Pehlu Khan was killed by a group of around 200 self-styled cow vigilantes on the suspicion that he was carrying cattle for slaughter, despite showing the crowd the permissions he had been given for dairy farming.
He was on his way back from Jaipur when he was killed in Alwar, Rajasthan.
The case led to public outrage and exposed the vulnerability of Muslims involved in dairy farming and meat supply. Three years after his death, only two teenagers have been arrested.
Six others, all of whom Pehlu named before he died, were acquitted of their charges in 2019.
“My focus is on getting the two children left married. There is no point going after justice anymore,” Jaibhoona told ThePrint, who lives in the village of Jaisinghpur, 24 km away from Ghasera.
Of her eight children, six have married and moved out of the house. Jaibhoona has not received any financial support or compensation from the government and doesn’t expect it either.
“I keep it out of my mind. I go to court whenever I am summoned. Otherwise, I am milking the buffalos to earn something.”
Gau rakshaks emboldened under Modi govt: Report
A fact-finding report by civil society group People’s Union of Democratic Rights (PUDR) said cow vigilante groups are often “armed, patrol highways, have an organised network with personnel stationed at key points, and engage in criminal acts”.

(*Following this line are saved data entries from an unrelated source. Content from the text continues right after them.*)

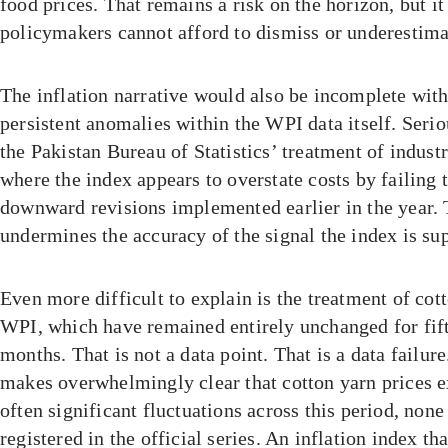
food prices. That remains a risk on the horizon, but it 
policymakers cannot afford to dismiss or underestima
The inflation narrative would also be incomplete with
persistent anomalies within the WPI data itself. Seri
the Pakistan Bureau of Statistics’ treatment of industri
where the index appears to overstate costs by failing t
downward revisions implemented earlier in the year. 
undermines the accuracy of the signal the index is su
Even more difficult to explain is the treatment of cott
WPI, which have remained entirely unchanged for fif
months. That is not a data point. That is a data failu
makes overwhelmingly clear that cotton yarn prices 
often significant fluctuations across this period, non
registered in the official series. An inflation index th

According to a report by the Human Rights Watch, a New York-based international NGO, these vigilantes have been emboldened since the Modi government came to power in 2014. Between 2015 and 2018, at least 44 people were killed in these attacks. Of these, 36 were Muslims.
The report added the gau rakshaks mostly target Muslims and Dalits — historically beef-eating communities.
The National Crime Records Bureau has not released data on lynching cases and, therefore, the conviction rate of these cases is not known.
When asked how cow vigilante groups operated in the state, Gurugram’s Additional Commissioner of Police for the Crime Branch Pritpal Singh, told ThePrint, “These are neither state nor political bodies. They fashion themselves as protectors of cows but act in criminal ways by intimidating and harassing those involved in meat trade.”
Singh denied cow vigilantism was an issue in the district, “This is the only case that has come to our notice. There have not been any issues apart from this case,” he said.